## [GOAL OF THE EXERCISE]
In your answer, set down the records below exactly as they stand, omitting pictures.

[Page images and extracted text]

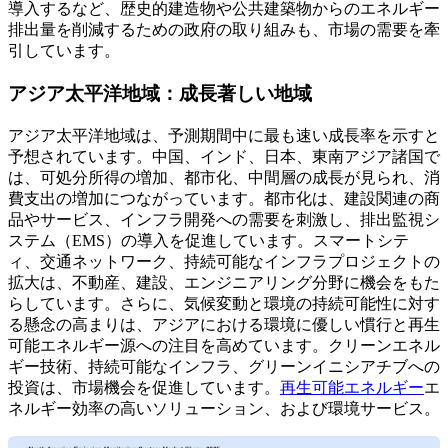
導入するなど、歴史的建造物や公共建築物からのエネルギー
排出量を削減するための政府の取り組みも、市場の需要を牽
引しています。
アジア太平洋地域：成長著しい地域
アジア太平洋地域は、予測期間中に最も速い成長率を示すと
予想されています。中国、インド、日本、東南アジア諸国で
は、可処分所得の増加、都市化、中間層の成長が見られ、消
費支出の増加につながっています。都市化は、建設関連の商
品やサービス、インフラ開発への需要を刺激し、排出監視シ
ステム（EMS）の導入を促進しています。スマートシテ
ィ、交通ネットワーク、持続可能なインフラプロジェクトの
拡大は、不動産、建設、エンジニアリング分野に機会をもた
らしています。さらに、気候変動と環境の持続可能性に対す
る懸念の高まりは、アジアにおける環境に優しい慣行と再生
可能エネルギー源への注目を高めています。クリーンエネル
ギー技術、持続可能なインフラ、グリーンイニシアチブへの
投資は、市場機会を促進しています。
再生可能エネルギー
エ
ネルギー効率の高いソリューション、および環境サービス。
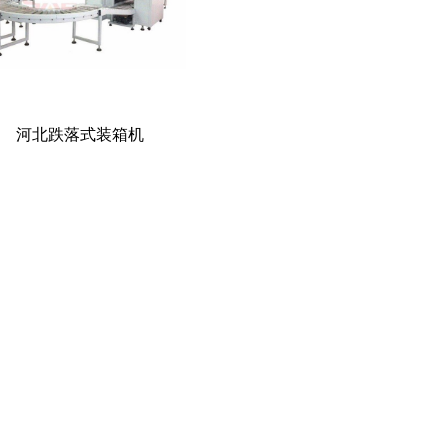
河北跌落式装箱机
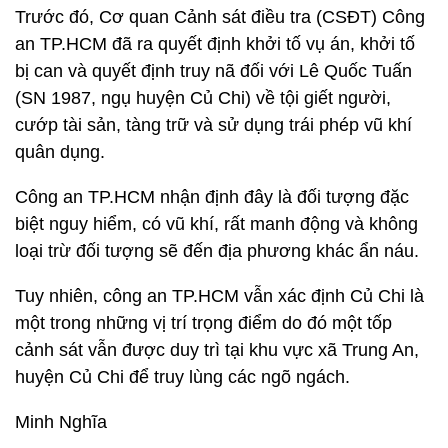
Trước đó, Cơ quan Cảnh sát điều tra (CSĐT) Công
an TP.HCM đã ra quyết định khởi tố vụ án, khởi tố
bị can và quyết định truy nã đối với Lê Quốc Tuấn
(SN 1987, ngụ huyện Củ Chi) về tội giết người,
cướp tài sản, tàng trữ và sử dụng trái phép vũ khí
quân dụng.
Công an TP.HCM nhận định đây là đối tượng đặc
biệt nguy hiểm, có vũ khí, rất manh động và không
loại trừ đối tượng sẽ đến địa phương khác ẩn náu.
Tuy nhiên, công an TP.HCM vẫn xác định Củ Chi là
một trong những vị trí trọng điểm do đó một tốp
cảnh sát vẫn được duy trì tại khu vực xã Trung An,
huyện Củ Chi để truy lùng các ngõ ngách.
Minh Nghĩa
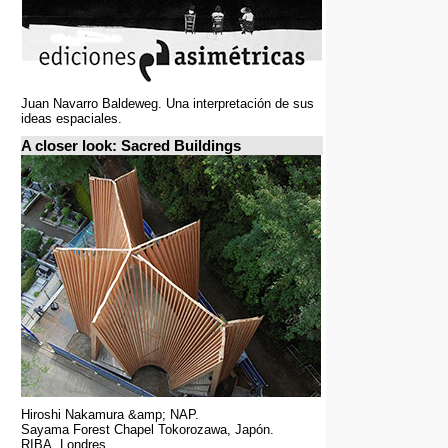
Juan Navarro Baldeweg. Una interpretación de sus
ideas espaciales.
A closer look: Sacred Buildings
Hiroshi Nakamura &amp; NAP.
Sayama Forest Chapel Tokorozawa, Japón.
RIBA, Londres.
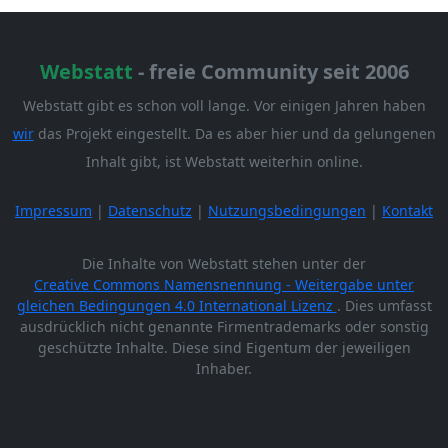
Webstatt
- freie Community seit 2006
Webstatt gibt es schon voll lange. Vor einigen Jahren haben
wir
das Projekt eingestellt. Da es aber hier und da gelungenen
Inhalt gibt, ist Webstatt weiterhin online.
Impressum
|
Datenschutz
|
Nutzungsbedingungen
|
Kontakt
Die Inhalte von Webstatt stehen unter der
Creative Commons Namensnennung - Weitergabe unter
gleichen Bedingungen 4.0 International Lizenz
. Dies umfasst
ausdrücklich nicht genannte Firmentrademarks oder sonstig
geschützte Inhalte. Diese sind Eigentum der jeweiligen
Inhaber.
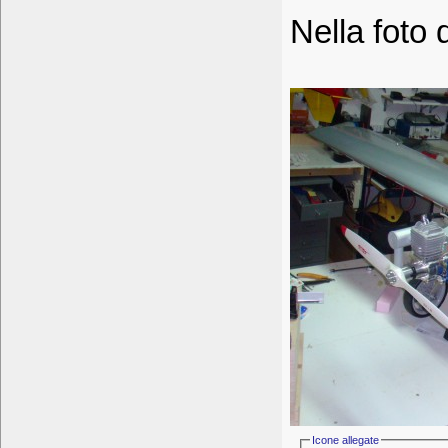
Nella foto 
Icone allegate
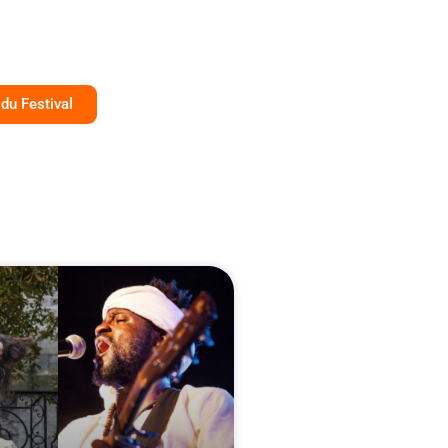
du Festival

## [REPLY TO THE EXERCISE]
導入するなど、歴史的建造物や公共建築物からのエネルギー
排出量を削減するための政府の取り組みも、市場の需要を牽
引しています。
アジア太平洋地域：成長著しい地域
アジア太平洋地域は、予測期間中に最も速い成長率を示すと
予想されています。中国、インド、日本、東南アジア諸国で
は、可処分所得の増加、都市化、中間層の成長が見られ、消
費支出の増加につながっています。都市化は、建設関連の商
品やサービス、インフラ開発への需要を刺激し、排出監視シ
ステム（EMS）の導入を促進しています。スマートシテ
ィ、交通ネットワーク、持続可能なインフラプロジェクトの
拡大は、不動産、建設、エンジニアリング分野に機会をもた
らしています。さらに、気候変動と環境の持続可能性に対す
る懸念の高まりは、アジアにおける環境に優しい慣行と再生
可能エネルギー源への注目を高めています。クリーンエネル
ギー技術、持続可能なインフラ、グリーンイニシアチブへの
投資は、市場機会を促進しています。
再生可能エネルギー
エ
ネルギー効率の高いソリューション、および環境サービス。
河北跌落式装箱机
Trước đó, Cơ quan Cảnh sát điều tra (CSĐT) Công
an TP.HCM đã ra quyết định khởi tố vụ án, khởi tố
bị can và quyết định truy nã đối với Lê Quốc Tuấn
(SN 1987, ngụ huyện Củ Chi) về tội giết người,
cướp tài sản, tàng trữ và sử dụng trái phép vũ khí
quân dụng.
Công an TP.HCM nhận định đây là đối tượng đặc
biệt nguy hiểm, có vũ khí, rất manh động và không
loại trừ đối tượng sẽ đến địa phương khác ẩn náu.
Tuy nhiên, công an TP.HCM vẫn xác định Củ Chi là
một trong những vị trí trọng điểm do đó một tốp
cảnh sát vẫn được duy trì tại khu vực xã Trung An,
huyện Củ Chi để truy lùng các ngõ ngách.
Minh Nghĩa
Juan Navarro Baldeweg. Una interpretación de sus
ideas espaciales.
A closer look: Sacred Buildings
Hiroshi Nakamura &amp; NAP.
Sayama Forest Chapel Tokorozawa, Japón.
RIBA, Londres.
Webstatt
- freie Community seit 2006
Webstatt gibt es schon voll lange. Vor einigen Jahren haben
wir
das Projekt eingestellt. Da es aber hier und da gelungenen
Inhalt gibt, ist Webstatt weiterhin online.
Impressum
|
Datenschutz
|
Nutzungsbedingungen
|
Kontakt
Die Inhalte von Webstatt stehen unter der
Creative Commons Namensnennung - Weitergabe unter
gleichen Bedingungen 4.0 International Lizenz
. Dies umfasst
ausdrücklich nicht genannte Firmentrademarks oder sonstig
geschützte Inhalte. Diese sind Eigentum der jeweiligen
Inhaber.
Nella foto 
Icone allegate
du Festival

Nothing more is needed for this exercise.